Rede von Dr. Annemarie Renger
  • Parteizugehörigkeit zum Zeitpunkt der Rede: (SPD)
  • Letzte offizielle eingetragene Parteizugehörigkeit: (SPD)
Das Wort hat der Herr Abgeordnete Dr. Emmerlich.

  • insert_commentNächste Rede als Kontext
    Rede von Dr. Alfred Emmerlich


    • Parteizugehörigkeit zum Zeitpunkt der Rede: (SPD)
    • Letzte offizielle eingetragene Parteizugehörigkeit: (SPD)
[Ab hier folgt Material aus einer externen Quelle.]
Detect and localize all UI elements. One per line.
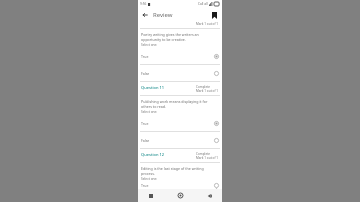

    Frau Präsident! Meine sehr geehrten Damen und Herren! Die Frage der Verjährung hat, wie ich finde, ungewöhnliche Aufmerksamkeit und Anteilnahme im In- und Ausland hervorgerufen. Ich bedaure, daß ich schon in diesem Punkt meinem besonders geschätzten Kollegen Kleinert widersprechen muß.
    Diese ungewöhnliche Aufmerksamkeit und Anteilnahme hängen gewiß mit vielen Umständen zusammen, nicht zuletzt damit, daß uns das Verjährungsproblem erneut in aller Härte mit dem Nationalsozialismus und seinen die menschliche Vorstellungskraft übersteigenden Verbrechen konfrontiert und unvermeidlich zu den Fragen führt: Wie konnte das alles in unserem Land passieren? Was ist eigentlich getan worden, um aus diesem furchtbaren Geschehen die richtigen Folgerungen zu ziehen?
    Bei den Älteren unter uns, die die nationalsozialistische Zeit als Erwachsene erlebt haben, kommt nicht selten die Frage hinzu: Wie hast du dich in der damaligen Zeit verhalten?
    Das Verjährungsproblem wirft darüber hinaus gewiß auch Fragen nach der Legitimation, nach den Möglichkeiten und nach den Grenzen des Strafrechts auf. Manchem wird dabei gegenwärtig, daß politisch motivierte Straftaten in der Geschichte bis in unsere Zeit hinein einer besonderen moralischen und rechtlichen Wertung unterstellt und gleichsam privilegiert worden sind. Ich selbst habe mich des öfteren gefragt, ob dieser Gesichtspunkt auch bei der Verjährung eine Rolle spielt. Was die
    Beratung im Rechtsausschuß anlangt, so gibt es für mich für eine solche Annahme keinerlei Anhaltspunkte.
    Mancher Bürger in unserem Land fragt: Warum verfolgt ihr nur die Verbrechen der Deutschen? Wäre es nicht ein Gebot der Gerechtigkeit, auch die Verbrechen anderer zu verfolgen? Auch diese Fragen muß man ernst nehmen.
    Meine Antwort lautet: Richtig ist, daß es im Zweiten Weltkrieg wie wohl in jedem Krieg auf allen Seiten zu Kriegsverbrechen gekommen ist. Doch die NS-Untaten, mit denen wir es zu tun haben, sind nicht nur während des Kriegs begangen worden, wenn sie auch in ihrer Masse in die Kriegszeit fallen. Bei diesen NS-Verbrechen handelt es sich aber keineswegs um Kriegsverbrechen, also um solche Straftaten, die im Kampf oder im Zusammenhang damit begangen worden sind. Richtig ist ferner, daß politischer Terror noch keineswegs vom Erdball verbannt ist und daß auch heute noch Massenvernichtungen stattfinden, ohne daß die Verantwortlichen in rechtsförmlichen Verfahren zur Rechenschaft gezogen werden. Vermindert dieser Tatbestand aber die Notwendigkeit, sie, die Verantwortlichen, zur Verantwortung zu ziehen? Ich sage: Nein! Im Gegenteil! Dieser Tatbestand unterstreicht die Notwendigkeit, diese Art von Tätern zur Rechenschaft zu ziehen.
    Fordert, meine sehr geehrten Damen und Herren, die Gerechtigkeit denn tatsächlich von uns, daß politische Mörder deshalb von Strafverfolgung freigestellt werden, weil politische Mörder andernorts straffrei ausgehen? Ich sage wiederum: Nein und abermals nein! Denn es wäre geradezu ein Anschlag auf die Gerechtigkeit, wenn schwerste Untaten der NS-Zeit ungesühnt bleiben würden.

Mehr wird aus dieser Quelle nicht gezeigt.